Hello again friends! It’s hard to believe that my two weeks of research work have come to a close! I’m speeding back to London (high-speed commuter rail! Bliss!) and thought I’d take the time to write another letter home. Last time, I wrote about how to properly move a story from screen to stage with Billy Elliot and Once. This week, a lesson in how not to do it, provided by the disaster that is 9 to 5: The Musical.

I saw 9 to 5 in its original (and very brief) Broadway run back in 2009, and I didn’t care for it. Yes it had some good performances from Stephanie J. Block and Megan Hilty, and yes it had an amazing set and some great choreography. But poor Allison Janney was constantly vocally overshadowed by her two co-stars (I mean, really, was that fair to her?) and the entire thing was hampered by a clunky book and a mostly forgettable score by Dolly Parton. But I thought to myself, hey, it’s making its way to the West End (I saw it out of town on tour). The show’s probably had a serious re-think, right?


The act’s highlight was easily his reenactment of the film version of Les Miérables, dressed only in a Dalmatian unitard.

I’ve since come to learn that the West End production is based on the North American Tour which saw original director Joe Mantello, and choreographer Andy Blankenbuehler replaced by Jeff Calhoun. Seriously? Who replaces Joe Mantello? With Jeff Calhoun?! Now, where we had smooth scene changes gracefully covered with amazing choreography, we have actors moving every bit of scenery on by hand because there’s no automation, and video of Dolly Parton herself introducing the main characters (because we can’t figure it out on our own?), making jokes about the English calling it an “interval” instead of an “intermission,” and (God help us) even singing the title song during the curtain call.

The biggest problem with this new production (besides the book and score) is the design. If this had been a regional production, I might actually have been impressed. But the whole thing looked more like a second (or third) national tour – the priority had clearly been “How can we get this on stage as cheaply as possible?” – than a pre-West End one. People shelling out £65 to see it in London will be sorely disappointed.
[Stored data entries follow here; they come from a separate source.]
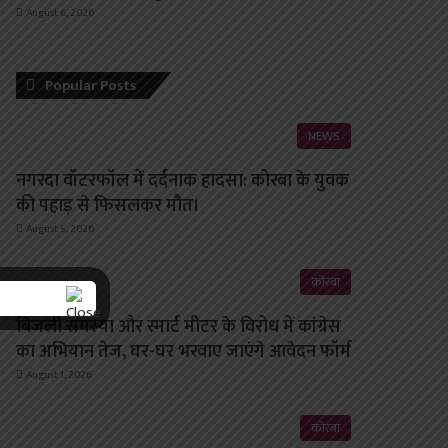
August 6, 2026
Popular Posts
NEWS
नगरदा वॉटरफॉल में दर्दनाक हादसा: कोरबा के युवक
की पहाड़ से फिसलकर मौत।
August 5, 2026
कोरबा
बिजली समस्या और स्मार्ट मीटर के विरोध में कांग्रेस
का अभियान तेज, घर-घर भरवाए जाएंगे आवेदन फॉर्म
August 1, 2026
कोरबा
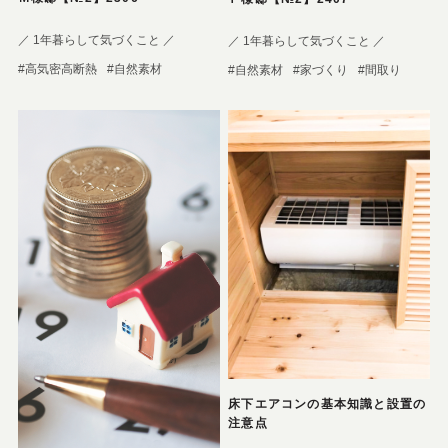
／ 1年暮らして気づくこと ／
／ 1年暮らして気づくこと ／
#高気密高断熱
#自然素材
#自然素材
#家づくり
#間取り
床下エアコンの基本知識と設置の
注意点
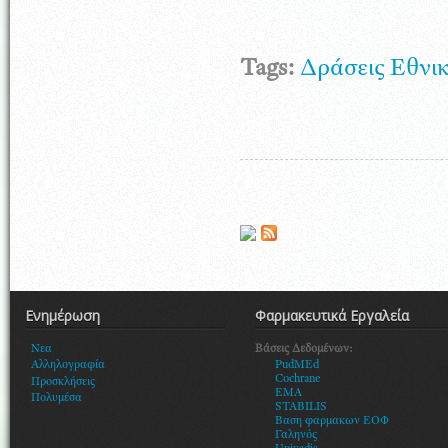
Tags:
Δράσεις Εθνι
Σελίδες
Ενημέρωση
Φαρμακευτικά Εργαλεία
Βάσεις Δεδομένων:
Νεα
PudMEd
Αλληλογραφία
Cochrane
Προσκλήσεις
EMA
Πολυμέσα
STABILIS
Βαση φαρμακων ΕΟΦ
Γαληνός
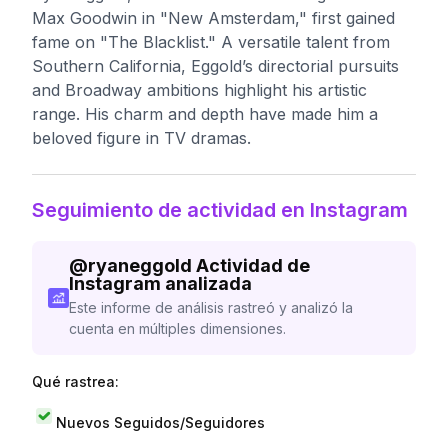
Max Goodwin in "New Amsterdam," first gained
fame on "The Blacklist." A versatile talent from
Southern California, Eggold’s directorial pursuits
and Broadway ambitions highlight his artistic
range. His charm and depth have made him a
beloved figure in TV dramas.
Seguimiento de actividad en Instagram
@
ryaneggold
Actividad de
Instagram analizada
Este informe de análisis rastreó y analizó la
cuenta en múltiples dimensiones.
Qué rastrea:
Nuevos Seguidos/Seguidores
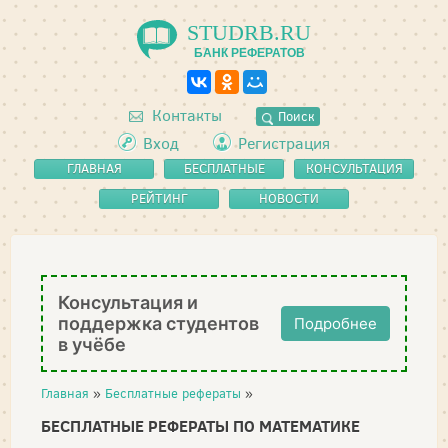
STUDRB.RU
БАНК РЕФЕРАТОВ
Контакты
Поиск
Вход
Регистрация
ГЛАВНАЯ
БЕСПЛАТНЫЕ
КОНСУЛЬТАЦИЯ
РЕФЕРАТЫ
РЕЙТИНГ
НОВОСТИ
Консультация и
поддержка студентов
Подробнее
в учёбе
Главная
»
Бесплатные рефераты
»
БЕСПЛАТНЫЕ РЕФЕРАТЫ ПО МАТЕМАТИКЕ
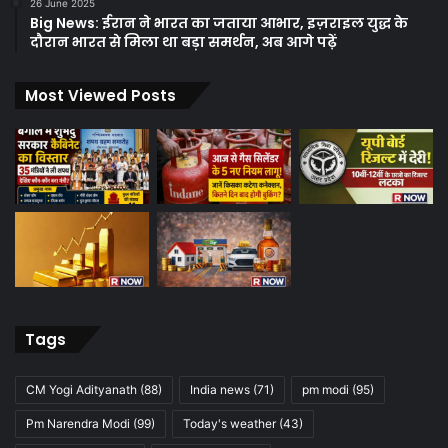
26 June 2025
Big News: ईरान ने भारत का जताया आभार, इज़राइल युद्ध के
दौरान भारत से मिला था बड़ा समर्थन, अब आगे पढ़ें
Most Viewed Posts
Tags
CM Yogi Adityanath
(88)
India news
(71)
pm modi
(95)
Pm Narendra Modi
(99)
Today's weather
(43)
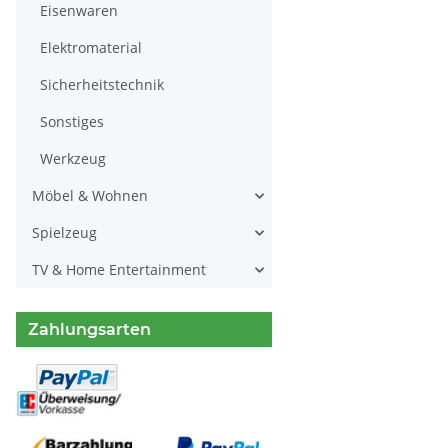
Eisenwaren
Elektromaterial
Sicherheitstechnik
Sonstiges
Werkzeug
Möbel & Wohnen
Spielzeug
TV & Home Entertainment
Zahlungsarten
Hyper aware that the show flopped in New York, this version has been Dollyfied within an inch of its life – she’s on every poster and ad and, as mentioned above, even features in the show itself – in the hopes of attracting an audience built on her fan base.

Where Billy and Once re-imagined themselves for the theatre, 9 to 5 essentially just throws the movie on stage, complete with too-short scenes that make the evening feel choppy and inconsistent, especially given the lack of finesse in the scene changes. Some of the minor book changes from Broadway are improvements (Violet’s love interest, created for the show, no longer saves the day, leaving that for our main characters), while some are just confusing (Judy’s scene with the photocopier is missing, but is still a plot point later on?).

All I can say is if you’re reading this from London and you’re thinking of seeing 9 to 5: don’t. Save your hard earned cash and go see something worthwhile.

Thankfully, in the week before this disaster, I was fortunate enough to witness the amazing cabaret act, Le Gateau Chocolat. An opera singer with an impressive résumé, Le Gateau Chocolat has made a name for himself as a baritone/sometimes-drag queen with a beard, and puts on a stellar show, singing everything from “Pure Imagination” to “Chocolate Salty Balls,” all with finesse and style.

The (sadly only an) hour-long act was built around Monsieur Chocolat handing out chocolates to various audience members and asking what flavour it was and (theoretically) picking the next song based on it. The game is merely a ruse – the songs are almost certainly already chosen – but that didn’t matter. With his flair and style, I easily went along with the game.

The act’s highlight was easily his re-enactment of the film version of Les Misérables, dressed only in a Dalmatian unitard. The absurdity of that juxtaposition, in which each song was ended with “And then s/he died,” drove home just how long that freaking movie is (“It’s 5,000 hours later, and Valjean is now the mayor of some small town”) as well as just how brilliant it is. I laughed at, and fell in love with one of my favourite shows all over again.

In this, we see a better translation of stage to screen and back to stage than we get in 9 to 5, and I’ve no doubt Le Gateau Chocolat will still be on stage long after 9 to 5 has left the city.